Aubrey Reeve

Personal information
- Full name: Aubrey Vincent Reeve
- Nationality: British (English)
- Born: 19 September 1911 Paddington, England
- Died: 17 July 1996 (aged 84) Tooting, England
- Height: 175 cm (5 ft 9 in)
- Weight: 57 kg (126 lb)

Sport
- Sport: Long-distance running
- Event: 5000 metres
- Club: Polytechnic Harriers

= Aubrey Reeve =

British long-distance runner

Aubrey Vincent Reeve (19 September 1911 - 17 July 1996) was a British long-distance runner. He competed in the men's 5000 metres at the 1936 Summer Olympics.

== Career ==
Reeve finished third behind Reg Thomas in the 1 mile event at the 1933 AAA Championships.

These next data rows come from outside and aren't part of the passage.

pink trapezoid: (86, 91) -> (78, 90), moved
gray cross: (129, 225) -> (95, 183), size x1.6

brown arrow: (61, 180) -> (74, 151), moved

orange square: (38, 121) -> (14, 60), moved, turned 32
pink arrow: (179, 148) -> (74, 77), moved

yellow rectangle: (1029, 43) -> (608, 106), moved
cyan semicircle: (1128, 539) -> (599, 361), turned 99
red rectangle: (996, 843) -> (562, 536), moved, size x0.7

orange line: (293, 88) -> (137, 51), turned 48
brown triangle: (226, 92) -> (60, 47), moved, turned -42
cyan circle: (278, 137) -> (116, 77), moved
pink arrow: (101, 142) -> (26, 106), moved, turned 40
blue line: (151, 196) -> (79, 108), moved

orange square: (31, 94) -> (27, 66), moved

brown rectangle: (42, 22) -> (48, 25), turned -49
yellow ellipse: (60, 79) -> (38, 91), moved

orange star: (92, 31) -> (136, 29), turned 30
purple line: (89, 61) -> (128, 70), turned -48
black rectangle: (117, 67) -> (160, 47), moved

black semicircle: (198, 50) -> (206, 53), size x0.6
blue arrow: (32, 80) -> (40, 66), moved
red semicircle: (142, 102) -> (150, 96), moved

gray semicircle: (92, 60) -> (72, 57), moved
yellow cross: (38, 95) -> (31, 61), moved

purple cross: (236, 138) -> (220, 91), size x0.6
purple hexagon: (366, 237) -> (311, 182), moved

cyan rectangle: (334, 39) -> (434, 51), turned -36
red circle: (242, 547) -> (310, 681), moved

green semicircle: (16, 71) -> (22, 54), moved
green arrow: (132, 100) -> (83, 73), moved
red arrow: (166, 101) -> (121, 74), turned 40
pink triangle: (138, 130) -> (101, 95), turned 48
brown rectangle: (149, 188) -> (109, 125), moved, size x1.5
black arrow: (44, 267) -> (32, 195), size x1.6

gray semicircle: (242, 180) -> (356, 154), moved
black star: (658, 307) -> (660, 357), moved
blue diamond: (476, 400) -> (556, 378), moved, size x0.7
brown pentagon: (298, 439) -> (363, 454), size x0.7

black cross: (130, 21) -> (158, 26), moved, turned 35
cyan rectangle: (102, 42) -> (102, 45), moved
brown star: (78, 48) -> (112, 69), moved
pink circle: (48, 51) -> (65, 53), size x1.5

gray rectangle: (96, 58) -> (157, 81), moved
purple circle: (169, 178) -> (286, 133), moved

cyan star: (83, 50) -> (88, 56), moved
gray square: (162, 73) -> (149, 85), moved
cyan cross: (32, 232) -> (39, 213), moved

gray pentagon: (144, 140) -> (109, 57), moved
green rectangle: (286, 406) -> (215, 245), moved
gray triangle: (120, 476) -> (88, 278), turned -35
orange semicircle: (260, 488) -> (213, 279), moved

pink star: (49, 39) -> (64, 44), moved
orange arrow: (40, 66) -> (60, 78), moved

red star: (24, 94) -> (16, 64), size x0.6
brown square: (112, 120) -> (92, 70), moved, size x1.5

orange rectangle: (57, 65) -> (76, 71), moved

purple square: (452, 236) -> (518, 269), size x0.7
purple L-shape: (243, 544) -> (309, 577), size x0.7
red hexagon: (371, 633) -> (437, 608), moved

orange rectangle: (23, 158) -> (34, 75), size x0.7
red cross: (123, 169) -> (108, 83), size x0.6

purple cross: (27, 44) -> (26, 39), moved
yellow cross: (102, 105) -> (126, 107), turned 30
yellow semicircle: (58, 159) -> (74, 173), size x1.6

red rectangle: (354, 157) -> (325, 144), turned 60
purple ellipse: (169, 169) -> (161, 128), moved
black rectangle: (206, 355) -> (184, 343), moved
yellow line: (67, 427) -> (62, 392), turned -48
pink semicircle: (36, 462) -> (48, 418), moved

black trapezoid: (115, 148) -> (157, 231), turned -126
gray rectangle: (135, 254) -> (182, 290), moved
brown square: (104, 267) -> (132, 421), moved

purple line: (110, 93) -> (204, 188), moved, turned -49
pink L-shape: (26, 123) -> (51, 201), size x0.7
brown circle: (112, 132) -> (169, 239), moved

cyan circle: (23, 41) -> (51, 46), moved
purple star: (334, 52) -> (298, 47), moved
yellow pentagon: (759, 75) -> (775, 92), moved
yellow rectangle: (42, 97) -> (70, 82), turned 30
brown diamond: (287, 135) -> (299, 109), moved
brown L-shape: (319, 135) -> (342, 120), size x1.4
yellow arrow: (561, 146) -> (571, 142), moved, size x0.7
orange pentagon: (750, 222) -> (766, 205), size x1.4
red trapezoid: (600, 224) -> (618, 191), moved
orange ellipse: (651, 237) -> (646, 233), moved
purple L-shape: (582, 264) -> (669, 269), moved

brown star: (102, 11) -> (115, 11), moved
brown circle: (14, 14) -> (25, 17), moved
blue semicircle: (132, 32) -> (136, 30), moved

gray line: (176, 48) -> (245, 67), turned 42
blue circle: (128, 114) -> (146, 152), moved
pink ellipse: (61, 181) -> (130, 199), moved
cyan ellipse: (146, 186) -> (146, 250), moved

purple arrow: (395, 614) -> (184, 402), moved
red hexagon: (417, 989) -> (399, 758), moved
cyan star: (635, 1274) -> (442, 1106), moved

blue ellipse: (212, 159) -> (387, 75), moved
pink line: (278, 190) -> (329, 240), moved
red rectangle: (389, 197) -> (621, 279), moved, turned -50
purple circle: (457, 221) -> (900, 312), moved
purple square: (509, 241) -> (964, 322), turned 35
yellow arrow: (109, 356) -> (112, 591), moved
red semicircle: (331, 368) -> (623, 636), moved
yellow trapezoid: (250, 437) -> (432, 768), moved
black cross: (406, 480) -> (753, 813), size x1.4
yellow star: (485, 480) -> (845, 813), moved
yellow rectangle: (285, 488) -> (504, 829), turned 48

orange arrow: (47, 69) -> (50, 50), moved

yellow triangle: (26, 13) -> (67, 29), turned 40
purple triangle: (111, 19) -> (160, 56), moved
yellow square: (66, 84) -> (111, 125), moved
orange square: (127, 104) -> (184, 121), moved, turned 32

At the 1935 AAA Championships, Reeve won the national 3 miles title after winning at the British AAA Championships.

After finishing third behind Peter Ward in the 3 miles event at the 1936 AAA Championships, he was selected to represent Great Britain at the 1936 Olympic Games held in Berlin.

At the Olympics, Reeve finished in fifth place in heat 1 of the 5,000 metres to qualify for the final but failed to finish in the final.